So dann eine Behausung Höflein und Hoffstatt, mit allen deren Gebäuden, begriffen, Zugehörden, Rechten und Gerechtigkeiten, alhier Zu Straßburg ane der Hahnengaß (…)
Series rubricarum hujus Inventarii. Hierauf folgt die Beschreibung Eingangs gedachter verlaßenschafft uter einem Titul an und Vor sich selbsten, Sa. Hausraths 111, Sa. Silbers 4, Sa. Golds 3, Sa. Eigenthums an behauß. und einer Metzig bancks 775t, Summa summarum 894 lb – Schulden aus dem erb 402 lb – Stall Summa 492 lb

La cohéritière Marie Madeleine Geiger épouse en 1793 le mégissier Jean Michel Hammann, natif d’Oberhausbergen
1793 (13. Juni), Strasbourg 3 (11), Not. Ensfelder n° 170
Eheberedung – persönlich kommen und erschienen seÿn der Bürger Johann Michael Hammann, lediger Weisgerber alhier des Bürgers Johann Michael Hammann, Gastgebers Zu Oberhaußbergen mit Weÿl. Anna Margaretha gebohrner Tromer ehelich erzeugter großjähriger und seiner Rechten genißender Sohn alß Bräutigam und
die bürgerin Maria Magdalena Geiger Weiland des Bürgers Johannes Geiger gewesenen hiesigen Metzgers mit auch weiland Anna Maria gebohrner Kaiser ehelich erzielte Tochter
So geschehen (…) auf Donnerstag den 13. Juni 1793 im 2. Jahr des Fräckischen Freÿstaats [unterzeichnet] Johann Michael Hammann alß hochzeiter, Marie Anne Magdalena Geigerin alß braut
acp 16 f° 123 du 14.6. – il n’y a pas de désignation d’apports. Les futurs se donnent en survivance sans enfant une somme de 800 livres en propriété à prendre sur les biens du prémourant. Le futur en don matutinal à la future épouse de 200 livres
Est comparu le futur époux qui a déclaré que son Revenu n’excède pas 600 livres par an

La maison figure à l’inventaire des apports du mégissier Jean Michel Hammann et de Marie Madeleine Geiger comme bien propre de la femme.

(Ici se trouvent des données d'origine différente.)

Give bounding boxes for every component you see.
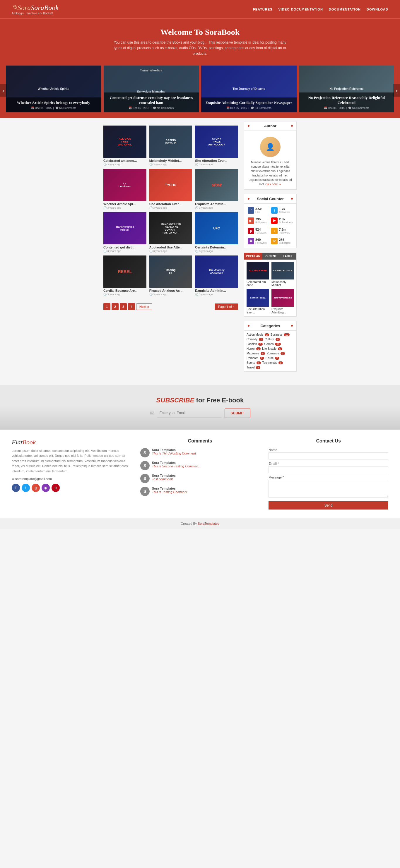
post-title: Exquisite Admittin... (195, 289, 238, 292)
footer-twitter[interactable]: t (22, 484, 30, 492)
post-card[interactable]: TYCHO She Alteration Ever... 🕒 3 years a… (149, 169, 192, 209)
social-youtube[interactable]: ▶ 2.8k Subscribers (270, 216, 294, 225)
footer-instagram[interactable]: ◉ (41, 484, 50, 492)
site-subtitle: A Blogger Template For Books!! (12, 12, 59, 15)
tab-recent[interactable]: RECENT (262, 253, 279, 259)
post-card[interactable]: slow Exquisite Admittin... 🕒 3 years ago (195, 169, 238, 209)
sidebar: Author 👤 Munere veritus flerent cu sed, … (244, 121, 297, 376)
popular-post[interactable]: STORY PRIZE She Alteration Ever... (247, 289, 269, 314)
subscribe-section: SUBSCRIBE for Free E-book ✉ SUBMIT (0, 385, 400, 430)
contact-message-textarea[interactable] (268, 480, 388, 497)
post-card[interactable]: CASINOROYALE Melancholy Middlet... 🕒 3 y… (149, 126, 192, 166)
category-action-movie[interactable]: Action Movie 2 (247, 333, 269, 336)
nav-video-docs[interactable]: VIDEO DOCUMENTATION (278, 8, 323, 11)
footer-pinterest[interactable]: p (52, 484, 60, 492)
popular-post-thumb: STORY PRIZE (247, 289, 269, 307)
post-card[interactable]: UFC Certainty Determin... 🕒 3 years ago (195, 212, 238, 253)
social-pinterest[interactable]: p 524 Followers (247, 226, 268, 235)
carousel-title-2: Exquisite Admitting Cordially September … (204, 100, 294, 105)
carousel-item[interactable]: Transhelvetica Schweizer Magazine Conten… (104, 66, 199, 113)
carousel-item[interactable]: The Journey of Dreams Exquisite Admittin… (201, 66, 297, 113)
author-widget-header: Author (244, 121, 296, 131)
social-facebook[interactable]: f 3.5k Like (247, 206, 268, 215)
page-2[interactable]: 2 (112, 303, 119, 310)
social-grid: f 3.5k Like t 1.7k Followers (244, 204, 296, 248)
post-card[interactable]: REBEL Cordial Because Are... 🕒 3 years a… (103, 255, 146, 296)
pagination-info: Page 1 of 4 (215, 304, 238, 310)
nav-features[interactable]: FEATURES (253, 8, 272, 11)
subscribe-email-input[interactable] (157, 408, 222, 417)
category-life-style[interactable]: Life & style 5 (262, 347, 282, 350)
social-rss[interactable]: R 286 Subscribe (270, 237, 294, 246)
category-horror[interactable]: Horror 2 (247, 347, 261, 350)
post-title: Celebrated am anno... (103, 159, 146, 162)
tabs-widget: POPULAR RECENT LABEL ALL GIGS FREE Celeb… (244, 253, 297, 317)
footer-bottom-brand[interactable]: SoraTemplates (198, 522, 219, 525)
category-romance[interactable]: Romance 2 (266, 352, 285, 355)
main-nav: FEATURES VIDEO DOCUMENTATION DOCUMENTATI… (253, 8, 388, 11)
social-fm[interactable]: ♪ 7.3m Followers (270, 226, 294, 235)
pagination-next[interactable]: Next » (136, 304, 152, 310)
carousel-next[interactable]: › (393, 84, 400, 97)
post-card[interactable]: RacingF1 Pleased Anxious As ... 🕒 3 year… (149, 255, 192, 296)
contact-message-label: Message * (268, 475, 388, 479)
post-card[interactable]: LaLuminoso Whether Article Spi... 🕒 3 ye… (103, 169, 146, 209)
contact-name-label: Name (268, 448, 388, 452)
category-sci-fic[interactable]: Sci-fic 2 (265, 356, 279, 360)
popular-post-title: Melancholy Middlet... (272, 280, 294, 287)
comment-avatar: S (140, 487, 150, 496)
carousel-item[interactable]: No Projection Reference No Projection Re… (299, 66, 395, 113)
author-read-more[interactable]: click here → (265, 183, 281, 186)
carousel-prev[interactable]: ‹ (0, 84, 7, 97)
posts-area: ALL GIGSFREE2ND APRIL Celebrated am anno… (103, 121, 238, 376)
post-card[interactable]: STORYPRIZEANTHOLOGY She Alteration Ever.… (195, 126, 238, 166)
post-title: She Alteration Ever... (149, 202, 192, 206)
contact-name-input[interactable] (268, 453, 388, 460)
post-card[interactable]: ALL GIGSFREE2ND APRIL Celebrated am anno… (103, 126, 146, 166)
category-business[interactable]: Business 10 (270, 333, 290, 336)
popular-post[interactable]: ALL GIGS FREE Celebrated am anno... (247, 262, 269, 287)
subscribe-button[interactable]: SUBMIT (225, 408, 250, 418)
post-card[interactable]: TranshelveticaKristall Contented get dis… (103, 212, 146, 253)
page-3[interactable]: 3 (120, 303, 127, 310)
page-1[interactable]: 1 (103, 303, 110, 310)
social-counter-widget: Social Counter f 3.5k Like t 1.7k (244, 194, 297, 248)
pinterest-icon: p (248, 228, 254, 234)
tab-popular[interactable]: POPULAR (244, 253, 262, 259)
header-dot-right (291, 125, 293, 127)
tab-label[interactable]: LABEL (279, 253, 296, 259)
category-games[interactable]: Games 10 (264, 342, 281, 346)
popular-post[interactable]: CASINO ROYALE Melancholy Middlet... (272, 262, 294, 287)
popular-post[interactable]: Journey Dreams Exquisite Admitting... (272, 289, 294, 314)
header-dot-right (291, 325, 293, 327)
post-date: 🕒 3 years ago (195, 250, 238, 253)
carousel-item[interactable]: Whether Article Spirits Whether Article … (6, 66, 101, 113)
post-title: She Alteration Ever... (195, 159, 238, 162)
post-card[interactable]: The Journeyof Dreams Exquisite Admittin.… (195, 255, 238, 296)
category-fashion[interactable]: Fashion 6 (247, 342, 263, 346)
social-twitter[interactable]: t 1.7k Followers (270, 206, 294, 215)
nav-download[interactable]: DOWNLOAD (367, 8, 388, 11)
nav-docs[interactable]: DOCUMENTATION (329, 8, 361, 11)
carousel: ‹ Whether Article Spirits Whether Articl… (0, 63, 400, 118)
category-comedy[interactable]: Comedy 2 (247, 338, 263, 341)
category-sports[interactable]: Sports 4 (247, 361, 261, 364)
category-culture[interactable]: Culture 9 (265, 338, 280, 341)
categories-list: Action Movie 2 Business 10 Comedy 2 Cult… (244, 331, 296, 371)
page-4[interactable]: 4 (128, 303, 135, 310)
post-card[interactable]: MEGAMORPHISTREANA NECONNAITPAS LA NUIT A… (149, 212, 192, 253)
social-instagram[interactable]: ◉ 849 Followers (247, 237, 268, 246)
category-technology[interactable]: Technology 6 (262, 361, 283, 364)
category-travel[interactable]: Travel 4 (247, 366, 260, 369)
footer-facebook[interactable]: f (12, 484, 20, 492)
category-romcom[interactable]: Romcom 2 (247, 356, 264, 360)
contact-send-button[interactable]: Send (268, 501, 388, 509)
carousel-title-1: Contented get distrusts certainty nay ar… (107, 95, 196, 105)
comment-item: S Sora Templates Test comment! (140, 474, 260, 483)
contact-email-input[interactable] (268, 466, 388, 473)
category-magazine[interactable]: Magazine 4 (247, 352, 265, 355)
site-title: ✎SoraSoraBook (12, 3, 59, 12)
footer-googleplus[interactable]: g (32, 484, 40, 492)
footer: FlatBook Lorem ipsum dolor sit amet, con… (0, 430, 400, 518)
social-googleplus[interactable]: g+ 735 Followers (247, 216, 268, 225)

1793 (31.7.), Strasbourg 3 (7), Not. Ensfelder n° 381
Inventarium über Des bürgers Johann Michael Hammann Weißgerbers und Maria Magdalena gebohrener Geiger, beeder Eheleute Zu Straßburg einander Zugebracht Vermögenschaften, auffgerichtet im Jahr 1793. – in Ihren den 2.ten gegenwärtigen Monats angetrettenen Ehestand, einander Zu und eingebracht haben Welche beederseiths Vermögenschaft /:angesehen die Ehegatten in der vor mir Notario unterm 13.den Junÿ jüngst errichteten und tags darauf enregistrirten Heurats Abrede §° 2.do die Versehung gethan, daß solche ein unverändert und vorbehalten Guth seÿn und bleiben solle:/ (…) So geschehen Zu Straßburg mit Zuziehung des Bürgers Johann Georg Hofherr Metzgers der dißortigen Ehefraun Schwagers und beistands den 31. Julÿ Anno 1793 im 2.ten Jahr der Francken Republick.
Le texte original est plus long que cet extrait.